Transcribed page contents
>>>>
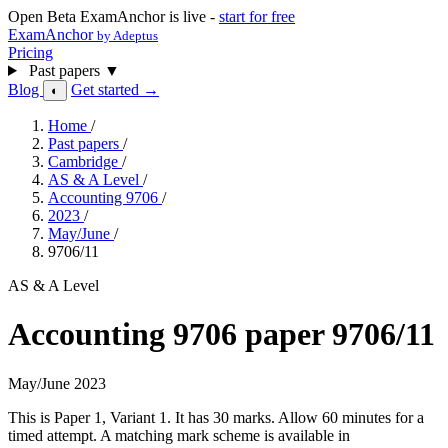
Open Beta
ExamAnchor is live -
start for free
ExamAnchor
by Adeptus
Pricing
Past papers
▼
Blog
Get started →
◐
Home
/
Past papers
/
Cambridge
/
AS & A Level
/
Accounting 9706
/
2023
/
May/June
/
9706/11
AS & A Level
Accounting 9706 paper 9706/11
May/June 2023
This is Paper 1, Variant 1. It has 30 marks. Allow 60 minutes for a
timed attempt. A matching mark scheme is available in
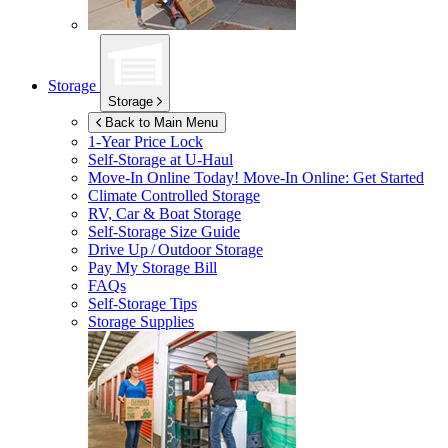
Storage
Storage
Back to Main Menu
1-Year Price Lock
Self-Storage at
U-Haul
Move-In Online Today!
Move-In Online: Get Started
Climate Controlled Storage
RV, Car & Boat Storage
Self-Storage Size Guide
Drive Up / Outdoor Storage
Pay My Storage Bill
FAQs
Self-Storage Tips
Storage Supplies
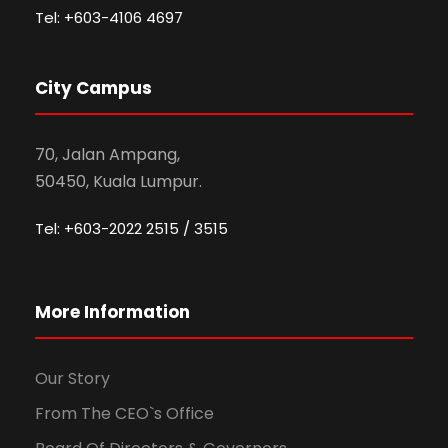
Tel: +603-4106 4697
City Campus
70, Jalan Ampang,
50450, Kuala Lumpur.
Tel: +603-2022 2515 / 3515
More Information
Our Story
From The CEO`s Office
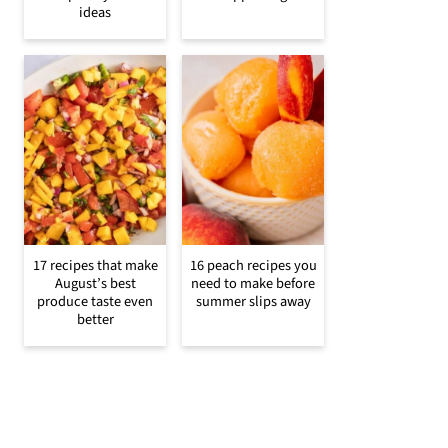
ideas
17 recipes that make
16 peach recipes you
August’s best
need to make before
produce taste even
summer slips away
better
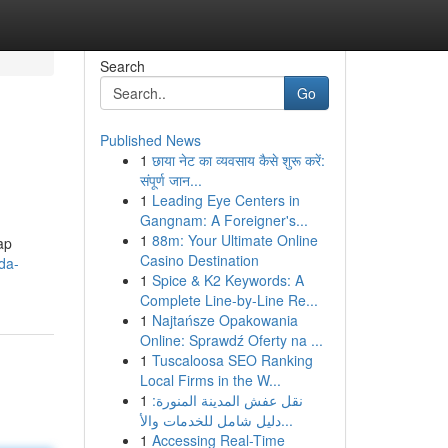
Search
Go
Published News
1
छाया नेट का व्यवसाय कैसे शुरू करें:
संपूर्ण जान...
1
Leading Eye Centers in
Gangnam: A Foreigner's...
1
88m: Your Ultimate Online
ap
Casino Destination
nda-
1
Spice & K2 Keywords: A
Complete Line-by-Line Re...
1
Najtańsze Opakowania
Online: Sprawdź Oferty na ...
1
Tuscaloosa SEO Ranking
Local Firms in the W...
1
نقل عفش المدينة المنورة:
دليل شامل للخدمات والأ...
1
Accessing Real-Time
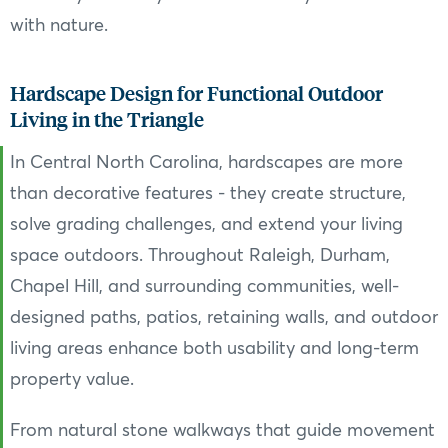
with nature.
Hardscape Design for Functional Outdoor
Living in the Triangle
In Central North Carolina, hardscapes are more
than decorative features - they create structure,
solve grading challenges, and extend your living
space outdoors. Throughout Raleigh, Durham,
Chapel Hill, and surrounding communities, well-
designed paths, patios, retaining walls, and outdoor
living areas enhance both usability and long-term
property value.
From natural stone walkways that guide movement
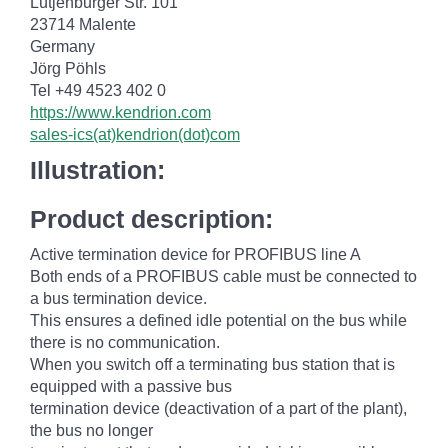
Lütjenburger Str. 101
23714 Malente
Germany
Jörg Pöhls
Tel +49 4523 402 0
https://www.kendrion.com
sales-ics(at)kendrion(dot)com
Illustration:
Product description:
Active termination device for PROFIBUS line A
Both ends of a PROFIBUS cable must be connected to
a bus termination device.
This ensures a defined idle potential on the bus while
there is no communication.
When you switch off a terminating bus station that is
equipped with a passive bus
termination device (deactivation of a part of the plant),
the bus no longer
<<<<
### [ABOUT THIS EXERCISE]
Whatever lies between the first line of the data and the line holding "50450, Kuala Lumpur.", inclusive, should be repeated exactly, apart from the pictures.

### [RESULT OF THIS EXERCISE]
Open Beta
ExamAnchor is live -
start for free
ExamAnchor
by Adeptus
Pricing
Past papers
▼
Blog
Get started →
◐
Home
/
Past papers
/
Cambridge
/
AS & A Level
/
Accounting 9706
/
2023
/
May/June
/
9706/11
AS & A Level
Accounting 9706 paper 9706/11
May/June 2023
This is Paper 1, Variant 1. It has 30 marks. Allow 60 minutes for a
timed attempt. A matching mark scheme is available in
Storage
Storage
Back to Main Menu
1-Year Price Lock
Self-Storage at
U-Haul
Move-In Online Today!
Move-In Online: Get Started
Climate Controlled Storage
RV, Car & Boat Storage
Self-Storage Size Guide
Drive Up / Outdoor Storage
Pay My Storage Bill
FAQs
Self-Storage Tips
Storage Supplies
Tel: +603-4106 4697
City Campus
70, Jalan Ampang,
50450, Kuala Lumpur.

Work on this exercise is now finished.